MUSIC: We get “The Coffee Song,” and a finale that sees more Muppet abuse from the guest star behind Kermit’s attempt to sing “Strolling through the Park One Day.”
  • In the closing number, I think it would have been funnier if Heather had done something to demonstrate the “nice” mood shifts before swinging into the evil ones instead of just sort of waltzing around doing nothing in particular.
  • Rizzo: (as Evil Heather pummels rabbits onstage with her umbrella) We’re gonna hear from people…
  • The opening number of “The Coffee Song” is fun and crazy, and a fantastic performance by Leslie Carrara-Rudolph. I like how much she’s used in the second season.
  • I appreciate, and rather enjoy, the silliness of the “Jungle Bee-Woman” skit.
    • Heather: Your script is based on a Jane Austen pizza?
    • Andy and Randy: It is?!
  • It’s interesting how frequently Bunsen and Beaker were used in the second season. Over a third of the episodes involve them in the plot. Using them is a good way to incorporate elements that are completely outlandish and only make sense because of them, such as the mood-altering food.
  • The multi-talented Brian Henson sure is one skilled performer, and this episode, featuring Sal, Dr. van Neuter, and Nigel is one of many that show it.
  • “Green boy” is not a very good insult to a frog, especially one who finds it easy being green.
  • It’s funny, but in context of the Muppet universe, why would Clifford, Nigel, Kermit, or whoever was in charge of acts possibly allow the “Hardy Pig Boys” sketch to exist? 

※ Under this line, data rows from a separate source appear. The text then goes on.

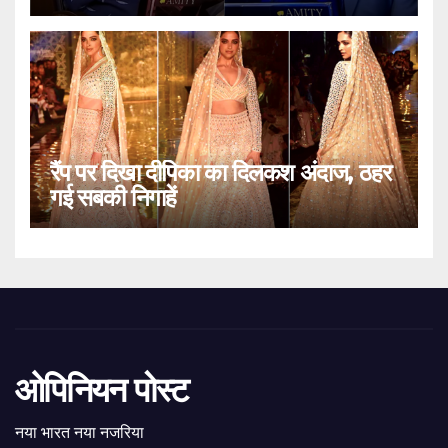
रैंप पर दिखा दीपिका का दिलकश अंदाज, ठहर
गई सबकी निगाहें
ओपिनियन पोस्ट
नया भारत नया नजरिया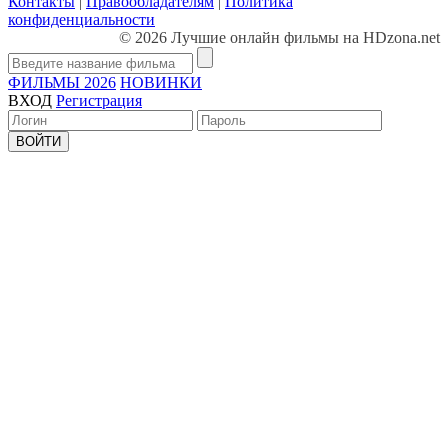
Контакты
|
Правообладателям
|
Политика
конфиденциальности
© 2026 Лучшие онлайн фильмы на HDzona.net
ФИЛЬМЫ 2026
НОВИНКИ
ВХОД
Регистрация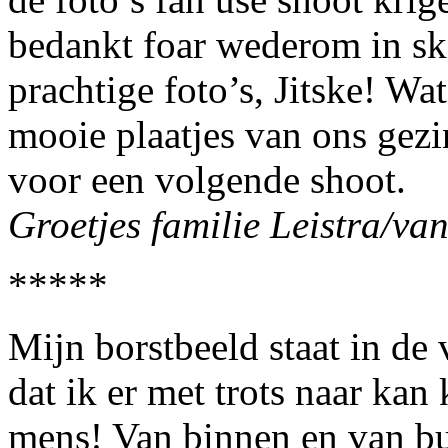
bedankt foar wederom in sk
prachtige foto’s, Jitske! Wa
mooie plaatjes van ons gezi
voor een volgende shoot.
Groetjes familie Leistra/v
*****
Mijn borstbeeld staat in de
dat ik er met trots naar kan
mens! Van binnen en van bui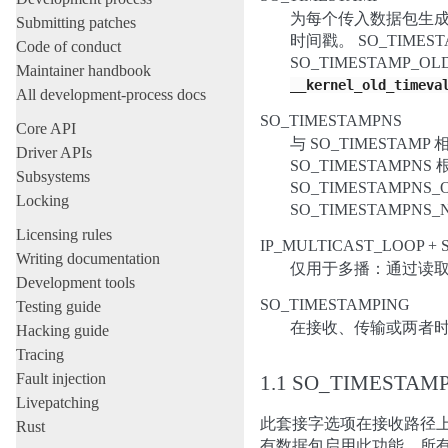
为每个传入数据包生
Submitting patches
时间戳。 SO_TIMESTA
Code of conduct
SO_TIMESTAMP_O
Maintainer handbook
__kernel_old_timeva
All development-process docs
SO_TIMESTAMPNS
Core API
与 SO_TIMESTA
Driver APIs
SO_TIMESTAMPNS 
Subsystems
SO_TIMESTAMPNS
Locking
SO_TIMESTAMPNS
Licensing rules
IP_MULTICAST_LOOP + 
Writing documentation
仅用于多播：通过读
Development tools
SO_TIMESTAMPING
Testing guide
在接收、传输或两者时
Hacking guide
Tracing
Fault injection
1.1 SO_TIMESTA
Livepatching
此套接字选项在接收路径
Rust
有数据包启用此功能。所有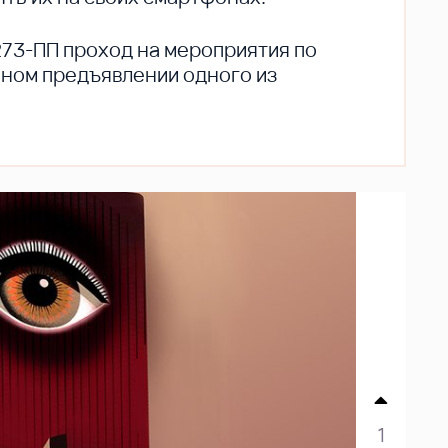
273-ПП проход на мероприятия по
ьном предъявлении одного из
1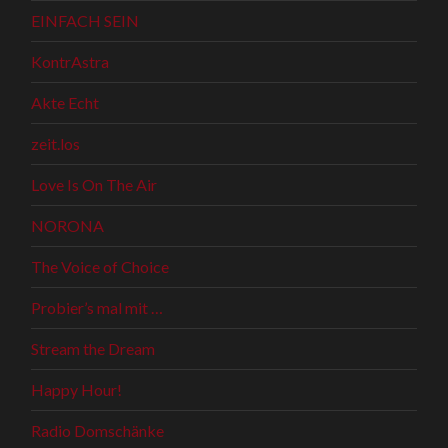
EINFACH SEIN
KontrAstra
Akte Echt
zeit.los
Love Is On The Air
NORONA
The Voice of Choice
Probier’s mal mit …
Stream the Dream
Happy Hour!
Radio Domschänke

MY RANKING: 4 out of 5 trout to the face. An even mix of verbal and physical comedy makes it hard to find something to dislike about this episode.

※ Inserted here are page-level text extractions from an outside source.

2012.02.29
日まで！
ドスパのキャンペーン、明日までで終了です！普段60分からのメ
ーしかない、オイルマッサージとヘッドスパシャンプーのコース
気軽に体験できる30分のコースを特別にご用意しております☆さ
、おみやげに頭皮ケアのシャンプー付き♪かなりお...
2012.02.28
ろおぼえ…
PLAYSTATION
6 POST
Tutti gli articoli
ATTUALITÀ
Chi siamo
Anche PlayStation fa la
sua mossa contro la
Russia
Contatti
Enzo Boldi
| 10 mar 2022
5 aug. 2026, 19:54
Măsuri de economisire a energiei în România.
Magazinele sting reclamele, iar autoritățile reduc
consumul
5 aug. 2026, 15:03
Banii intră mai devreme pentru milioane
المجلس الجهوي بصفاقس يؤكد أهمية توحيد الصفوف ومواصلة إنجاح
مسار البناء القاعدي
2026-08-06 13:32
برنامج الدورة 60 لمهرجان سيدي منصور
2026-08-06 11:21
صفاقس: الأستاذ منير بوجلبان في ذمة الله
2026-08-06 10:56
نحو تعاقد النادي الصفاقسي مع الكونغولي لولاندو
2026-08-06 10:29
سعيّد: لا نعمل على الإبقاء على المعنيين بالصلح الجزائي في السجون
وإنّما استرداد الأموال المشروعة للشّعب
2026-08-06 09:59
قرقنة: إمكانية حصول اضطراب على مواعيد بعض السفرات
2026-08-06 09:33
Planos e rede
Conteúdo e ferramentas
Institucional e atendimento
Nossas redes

The Muppet Mindset by Ryan Dosier, muppetmindset@gmail.com


  1. Wow Abigail. Your review of the Muppets Tonight show featuring The Artist Formerly Known As Prince: highly subjective and naive for a self-proclaimed Muppet fan. If you review even the first 3 seasons of The Muppet Show series you should note the diversity in performers. Not ALL were singers, dancers, or comedic actors (the later category seeming to be your preferred basis for comparison) they were artists whose talents were as varied as the Muppet characters themselves. To rival Prince with Heather Locklear (easily the Cheryl Ladd of her day) is to compare Elton John to Raquel Welch: different stars - different talents. Not all Muppet Shows ended with a 'feel-good' happy cast number. Henson equally valued and showcased somber tones and themes, giving the show emotional depth and true humanity.

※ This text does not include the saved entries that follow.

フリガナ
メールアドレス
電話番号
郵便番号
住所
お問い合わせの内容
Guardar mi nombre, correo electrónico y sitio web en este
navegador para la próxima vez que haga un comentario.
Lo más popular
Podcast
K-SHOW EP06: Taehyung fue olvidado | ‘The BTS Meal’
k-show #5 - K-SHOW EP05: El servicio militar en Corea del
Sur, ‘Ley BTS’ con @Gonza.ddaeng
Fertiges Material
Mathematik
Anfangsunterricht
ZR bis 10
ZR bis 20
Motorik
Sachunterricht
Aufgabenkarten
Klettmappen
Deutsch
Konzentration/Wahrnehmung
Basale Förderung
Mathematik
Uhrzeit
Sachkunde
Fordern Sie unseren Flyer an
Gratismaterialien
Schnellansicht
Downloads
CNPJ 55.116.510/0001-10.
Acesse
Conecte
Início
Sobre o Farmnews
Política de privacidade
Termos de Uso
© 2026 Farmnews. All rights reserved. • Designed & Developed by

    1. "Subjective?" I guess that's not incorrect. But I don't see how not liking one song constitutes naivety. For example, I love the finale of the Cleo Laine episode of The Muppet Show. Dark, artistic, and beautiful.

      I'm glad that we share an appreciation for all the various talent that Jim Henson productions have showcased throughout the years. Thanks for your comment.